Dataset entries

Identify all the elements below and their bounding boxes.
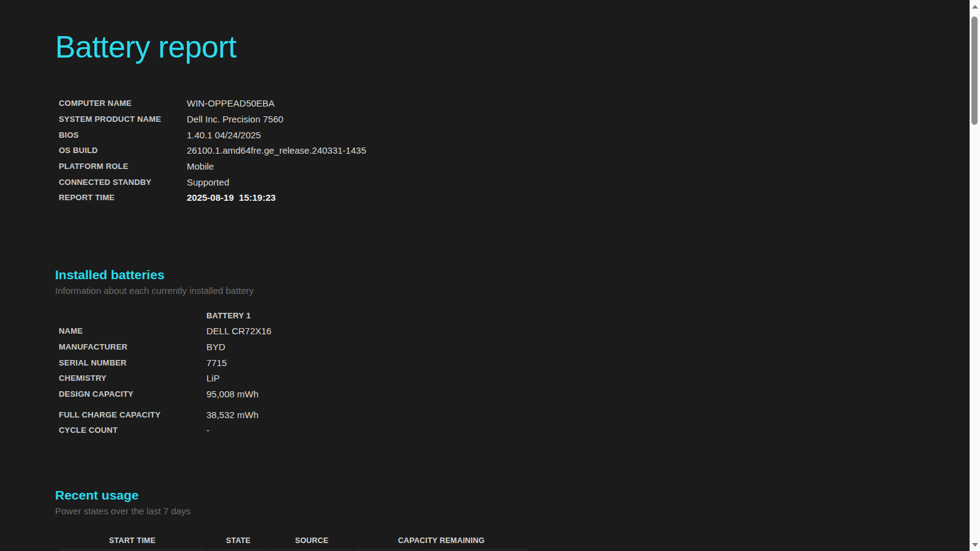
battery-info-value: DELL CR72X16: [206, 326, 271, 336]
recent-usage-table: START TIME STATE SOURCE CAPACITY REMAINI…: [59, 536, 943, 551]
vertical-scrollbar[interactable]: [970, 0, 980, 551]
battery-report-page: Battery report COMPUTER NAME WIN-OPPEAD5…: [0, 0, 980, 551]
battery-table-header-row: BATTERY 1: [55, 308, 943, 323]
battery-info-label: NAME: [55, 326, 206, 335]
system-info-value: 1.40.1 04/24/2025: [187, 130, 261, 140]
system-info-value: 26100.1.amd64fre.ge_release.240331-1435: [187, 145, 366, 156]
system-info-row: OS BUILD 26100.1.amd64fre.ge_release.240…: [55, 143, 943, 159]
battery-info-value: BYD: [206, 342, 225, 352]
system-info-row: SYSTEM PRODUCT NAME Dell Inc. Precision …: [55, 111, 943, 127]
system-info-value: WIN-OPPEAD50EBA: [187, 98, 274, 108]
installed-batteries-heading: Installed batteries: [55, 267, 943, 282]
battery-info-label: CYCLE COUNT: [55, 425, 206, 435]
battery-info-value: 95,008 mWh: [206, 389, 258, 399]
system-info-row: REPORT TIME 2025-08-19 15:19:23: [55, 190, 943, 206]
system-info-row: BIOS 1.40.1 04/24/2025: [55, 127, 943, 143]
recent-usage-heading: Recent usage: [55, 487, 943, 503]
battery-info-row: FULL CHARGE CAPACITY 38,532 mWh: [55, 407, 943, 422]
column-header-state: STATE: [208, 536, 269, 545]
table-cell: [271, 549, 353, 551]
battery-info-value: 7715: [206, 358, 227, 368]
system-info-row: CONNECTED STANDBY Supported: [55, 174, 943, 190]
battery-info-row: CYCLE COUNT -: [55, 422, 943, 438]
battery-info-row: CHEMISTRY LiP: [55, 370, 943, 386]
battery-info-label: CHEMISTRY: [55, 373, 206, 383]
system-info-label: COMPUTER NAME: [55, 99, 187, 108]
system-info-value: Supported: [187, 177, 229, 187]
battery-info-value: 38,532 mWh: [206, 410, 258, 420]
installed-batteries-table: BATTERY 1 NAME DELL CR72X16 MANUFACTURER…: [55, 308, 943, 438]
recent-usage-header-row: START TIME STATE SOURCE CAPACITY REMAINI…: [59, 536, 943, 545]
system-info-label: BIOS: [55, 130, 187, 140]
system-info-row: COMPUTER NAME WIN-OPPEAD50EBA: [55, 96, 943, 111]
system-info-value: Mobile: [187, 161, 214, 171]
battery-info-row: MANUFACTURER BYD: [55, 339, 943, 355]
column-header-source: SOURCE: [271, 536, 353, 545]
system-info-label: OS BUILD: [55, 146, 187, 155]
page-title: Battery report: [55, 0, 943, 66]
battery-info-label: DESIGN CAPACITY: [55, 389, 206, 399]
system-info-label: PLATFORM ROLE: [55, 162, 187, 171]
recent-usage-subheading: Power states over the last 7 days: [55, 504, 943, 517]
battery-info-label: MANUFACTURER: [55, 342, 206, 351]
table-cell: [419, 549, 528, 551]
column-header-capacity-remaining: CAPACITY REMAINING: [355, 536, 528, 545]
scroll-down-icon[interactable]: [970, 539, 980, 550]
table-cell: [59, 549, 206, 551]
table-cell: [355, 549, 417, 551]
system-info-value: Dell Inc. Precision 7560: [187, 114, 284, 124]
table-row: [59, 549, 943, 551]
table-cell: [208, 549, 269, 551]
battery-info-label: FULL CHARGE CAPACITY: [55, 410, 206, 419]
system-info-row: PLATFORM ROLE Mobile: [55, 159, 943, 174]
system-info-label: CONNECTED STANDBY: [55, 178, 187, 187]
battery-info-row: NAME DELL CR72X16: [55, 323, 943, 339]
battery-info-label: SERIAL NUMBER: [55, 358, 206, 367]
system-info-label: REPORT TIME: [55, 193, 187, 202]
battery-info-value: LiP: [206, 373, 220, 383]
scrollbar-thumb[interactable]: [971, 17, 978, 125]
battery-info-row: SERIAL NUMBER 7715: [55, 354, 943, 370]
system-info-table: COMPUTER NAME WIN-OPPEAD50EBA SYSTEM PRO…: [55, 96, 943, 206]
battery-info-value: -: [206, 425, 209, 435]
system-info-label: SYSTEM PRODUCT NAME: [55, 114, 187, 124]
column-header-start-time: START TIME: [59, 536, 206, 545]
battery-1-column-header: BATTERY 1: [206, 311, 251, 320]
report-time-value: 2025-08-19 15:19:23: [187, 192, 276, 203]
installed-batteries-subheading: Information about each currently install…: [55, 284, 943, 297]
battery-info-row: DESIGN CAPACITY 95,008 mWh: [55, 386, 943, 402]
scroll-up-icon[interactable]: [970, 1, 980, 12]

> [Task directions]: Output the data exactly, pictures omitted.

> [Exercise response]:
Identify all the elements below and their bounding boxes.
battery-info-value: DELL CR72X16: [206, 326, 271, 336]
recent-usage-table: START TIME STATE SOURCE CAPACITY REMAINI…: [59, 536, 943, 551]
vertical-scrollbar[interactable]: [970, 0, 980, 551]
battery-report-page: Battery report COMPUTER NAME WIN-OPPEAD5…: [0, 0, 980, 551]
battery-table-header-row: BATTERY 1: [55, 308, 943, 323]
battery-info-label: NAME: [55, 326, 206, 335]
system-info-value: 1.40.1 04/24/2025: [187, 130, 261, 140]
system-info-value: 26100.1.amd64fre.ge_release.240331-1435: [187, 145, 366, 156]
system-info-row: OS BUILD 26100.1.amd64fre.ge_release.240…: [55, 143, 943, 159]
battery-info-value: BYD: [206, 342, 225, 352]
system-info-row: SYSTEM PRODUCT NAME Dell Inc. Precision …: [55, 111, 943, 127]
system-info-value: WIN-OPPEAD50EBA: [187, 98, 274, 108]
installed-batteries-heading: Installed batteries: [55, 267, 943, 282]
battery-info-label: CYCLE COUNT: [55, 425, 206, 435]
battery-info-value: 95,008 mWh: [206, 389, 258, 399]
system-info-row: REPORT TIME 2025-08-19 15:19:23: [55, 190, 943, 206]
system-info-row: BIOS 1.40.1 04/24/2025: [55, 127, 943, 143]
recent-usage-heading: Recent usage: [55, 487, 943, 503]
battery-info-row: FULL CHARGE CAPACITY 38,532 mWh: [55, 407, 943, 422]
column-header-state: STATE: [208, 536, 269, 545]
table-cell: [271, 549, 353, 551]
battery-info-value: 7715: [206, 358, 227, 368]
system-info-row: CONNECTED STANDBY Supported: [55, 174, 943, 190]
battery-info-row: CYCLE COUNT -: [55, 422, 943, 438]
battery-info-row: CHEMISTRY LiP: [55, 370, 943, 386]
battery-info-label: CHEMISTRY: [55, 373, 206, 383]
system-info-label: COMPUTER NAME: [55, 99, 187, 108]
system-info-value: Supported: [187, 177, 229, 187]
battery-info-value: 38,532 mWh: [206, 410, 258, 420]
installed-batteries-table: BATTERY 1 NAME DELL CR72X16 MANUFACTURER…: [55, 308, 943, 438]
recent-usage-header-row: START TIME STATE SOURCE CAPACITY REMAINI…: [59, 536, 943, 545]
system-info-label: BIOS: [55, 130, 187, 140]
system-info-row: COMPUTER NAME WIN-OPPEAD50EBA: [55, 96, 943, 111]
system-info-value: Mobile: [187, 161, 214, 171]
battery-info-row: MANUFACTURER BYD: [55, 339, 943, 355]
column-header-source: SOURCE: [271, 536, 353, 545]
system-info-label: OS BUILD: [55, 146, 187, 155]
page-title: Battery report: [55, 0, 943, 66]
battery-info-label: DESIGN CAPACITY: [55, 389, 206, 399]
system-info-label: PLATFORM ROLE: [55, 162, 187, 171]
recent-usage-subheading: Power states over the last 7 days: [55, 504, 943, 517]
battery-info-label: MANUFACTURER: [55, 342, 206, 351]
table-cell: [419, 549, 528, 551]
column-header-capacity-remaining: CAPACITY REMAINING: [355, 536, 528, 545]
scroll-down-icon[interactable]: [970, 539, 980, 550]
table-cell: [59, 549, 206, 551]
table-cell: [355, 549, 417, 551]
system-info-value: Dell Inc. Precision 7560: [187, 114, 284, 124]
table-row: [59, 549, 943, 551]
table-cell: [208, 549, 269, 551]
battery-info-label: FULL CHARGE CAPACITY: [55, 410, 206, 419]
system-info-row: PLATFORM ROLE Mobile: [55, 159, 943, 174]
system-info-label: CONNECTED STANDBY: [55, 178, 187, 187]
battery-info-row: NAME DELL CR72X16: [55, 323, 943, 339]
battery-info-label: SERIAL NUMBER: [55, 358, 206, 367]
system-info-label: REPORT TIME: [55, 193, 187, 202]
battery-info-value: LiP: [206, 373, 220, 383]
scrollbar-thumb[interactable]: [971, 17, 978, 125]
battery-info-row: SERIAL NUMBER 7715: [55, 354, 943, 370]
system-info-table: COMPUTER NAME WIN-OPPEAD50EBA SYSTEM PRO…: [55, 96, 943, 206]
battery-info-value: -: [206, 425, 209, 435]
system-info-label: SYSTEM PRODUCT NAME: [55, 114, 187, 124]
column-header-start-time: START TIME: [59, 536, 206, 545]
battery-1-column-header: BATTERY 1: [206, 311, 251, 320]
report-time-value: 2025-08-19 15:19:23: [187, 192, 276, 203]
installed-batteries-subheading: Information about each currently install…: [55, 284, 943, 297]
battery-info-row: DESIGN CAPACITY 95,008 mWh: [55, 386, 943, 402]
scroll-up-icon[interactable]: [970, 1, 980, 12]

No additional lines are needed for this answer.